The pact favours international cooperation on migration between all relevant actors, conceding that no country can handle the issue of migration alone.
Sunday 16/12/2018
Belgian Prime Minister Charles Michel walks past UN Secretary-General Antonio Guterres (L) and Special Representative of the United Nations Secretary-General for International Migration Louise Arbor during the opening session of a UN Migration Conference in Marrakech, December 10. (AP)
Regardless of divisions. Belgian Prime Minister Charles Michel walks past UN Secretary-General Antonio Guterres (L) and Special Representative of the United Nations Secretary-General for International Migration Louise Arbor during the opening session of a

CASABLANCA - A UN conference seeking to strengthen cooperation on international migration ended with divisions between countries. The conference, however, did adopt a migration pact despite the withdrawal of several countries, including the United States.

The non-binding Global Compact for Safe, Orderly and Regular Migration was approved by 164 countries in Marrakech during the 2-day conference.

“It is a sign that states have signed the Global Compact for Migration and it needs to be implemented now, including undocumented migrants’ right,” Michele LeVoy, director of the Platform for International Cooperation on Undocumented Migrants, posted on Twitter.

The United States and 15 other countries either opted out or expressed concerns about the agreement. Some said the pact would allow the United Nations to impose migration policies on its members and others claimed it will result in poverty and crime and steal jobs from taxpaying citizens.

Incoming Brazilian Foreign Minister Ernesto Araujo said Brasilia would withdraw when the new government takes office in January. “Because immigration cannot be dealt with as a global issue but according to each country’s reality and sovereignty,” Araujo said on Twitter.

A lawmaker from France’s far-right National Rally party lashed out at backers of the compact as “traitors of Marrakech,” echoing rising anti-immigration sentiment among populist governments.

However, UN Secretary-General Antonio Guterres insists the agreement is not legally binding. “It is a framework for international cooperation… We must not succumb to fear and false narratives,” he said.

Defenders of the pact argue that migrants deserve to be treated equally because they have played a significant role in the economic and social development of both rich and poor countries.

“What a shameful time to be alive, where International Human Rights Law is cast aside by far-right governments, where we turn our backs on those fleeing violence.

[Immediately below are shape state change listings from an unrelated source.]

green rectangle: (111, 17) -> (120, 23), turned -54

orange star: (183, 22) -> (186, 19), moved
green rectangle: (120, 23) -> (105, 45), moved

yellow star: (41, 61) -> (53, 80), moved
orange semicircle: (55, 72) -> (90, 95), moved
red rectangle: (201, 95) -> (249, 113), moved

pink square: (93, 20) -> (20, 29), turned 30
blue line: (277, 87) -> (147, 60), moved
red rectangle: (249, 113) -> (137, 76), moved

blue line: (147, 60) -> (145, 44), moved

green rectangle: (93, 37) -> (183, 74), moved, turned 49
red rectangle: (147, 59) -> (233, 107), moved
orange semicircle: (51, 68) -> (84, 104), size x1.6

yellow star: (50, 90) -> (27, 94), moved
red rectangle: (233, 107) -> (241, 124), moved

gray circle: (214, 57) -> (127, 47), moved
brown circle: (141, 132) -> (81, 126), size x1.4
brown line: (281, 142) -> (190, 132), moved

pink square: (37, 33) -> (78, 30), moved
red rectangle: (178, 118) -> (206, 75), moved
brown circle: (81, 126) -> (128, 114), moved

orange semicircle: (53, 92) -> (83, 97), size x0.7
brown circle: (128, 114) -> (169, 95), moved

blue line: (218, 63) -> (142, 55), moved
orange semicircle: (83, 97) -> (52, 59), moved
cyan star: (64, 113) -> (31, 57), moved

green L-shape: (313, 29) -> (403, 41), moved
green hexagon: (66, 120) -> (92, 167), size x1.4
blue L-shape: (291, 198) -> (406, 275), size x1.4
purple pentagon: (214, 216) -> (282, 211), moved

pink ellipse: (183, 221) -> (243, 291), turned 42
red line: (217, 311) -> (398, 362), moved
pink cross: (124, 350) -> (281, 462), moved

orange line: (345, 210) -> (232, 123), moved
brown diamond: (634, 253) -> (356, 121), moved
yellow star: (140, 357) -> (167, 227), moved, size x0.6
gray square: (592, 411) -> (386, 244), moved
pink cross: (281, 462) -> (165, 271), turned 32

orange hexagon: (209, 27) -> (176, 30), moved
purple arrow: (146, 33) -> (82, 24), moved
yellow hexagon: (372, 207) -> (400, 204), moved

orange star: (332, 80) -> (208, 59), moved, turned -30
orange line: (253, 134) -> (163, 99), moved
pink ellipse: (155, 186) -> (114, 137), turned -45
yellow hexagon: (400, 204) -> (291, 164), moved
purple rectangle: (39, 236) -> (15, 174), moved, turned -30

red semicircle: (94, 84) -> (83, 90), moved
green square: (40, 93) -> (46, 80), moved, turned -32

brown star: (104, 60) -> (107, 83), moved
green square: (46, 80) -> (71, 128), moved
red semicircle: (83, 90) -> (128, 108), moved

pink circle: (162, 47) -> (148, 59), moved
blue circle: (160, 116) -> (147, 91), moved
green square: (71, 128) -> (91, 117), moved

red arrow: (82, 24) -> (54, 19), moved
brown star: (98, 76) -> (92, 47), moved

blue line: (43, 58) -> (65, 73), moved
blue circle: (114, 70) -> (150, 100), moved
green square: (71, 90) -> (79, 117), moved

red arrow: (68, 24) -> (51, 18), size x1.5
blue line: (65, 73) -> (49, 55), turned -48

The UN migration pact provides humane solutions to the biggest global challenge of the century,” tweeted Spanish activist Carlota Nunez Strutt.

The almost 40-page pact favours international cooperation on migration between all relevant actors, conceding that no country can handle the issue of migration alone. It respects the sovereignty of countries and the obligations of international law.

It details 23 objectives among which are the fight against the negative factors and the structural problems that push people to leave their country of origin, saving lives and the strengthening of the transnational action against migrant smuggling.

Moroccan Foreign Minister Nasser Bourita said: “We don’t want this compact just to be ink on paper.”

The conference took place as more African migrants, including Moroccans, are attempting to cross the Strait of Gibraltar despite treacherous conditions.

More than 57,000 migrants have reached Spain this year, most of them by sea, the UN High Commissioner for Refugees said. That figure represents a 130% increase over last year, making Spain the main point for migrants entering Europe.

However, the overall number of migrants crossing the Mediterranean has fallen approximately 30% from last year.

Morocco has seen a dramatic increase in the number of sub-Saharan migrants seeking to use the North African country as a threshold to reach Europe. However, thousands of those migrants have settled in Morocco in the last decade. Since September 2013 when Moroccan King Mohammed VI called for a new migration policy, Rabat has allowed thousands of migrants to regularise their status.

The Moroccan initiative to fight illegal immigration set a precedent in Africa.

A study by Moroccan think-tank OCP Policy Centre said seven out of ten migrants from West Africa remain on the continent.

Suliman, a 27-year-old from Cote d’Ivoire, is seeking to fulfil his dream of becoming a professional football player.

“I came to Morocco seven months ago to join a football team but the legal rules here are a bit difficult to accept a foreign player,” said Suliman who is working in the construction sector in Casablanca. “I will try hard to find a team although it’s tough. At least I earn better here than in my country.”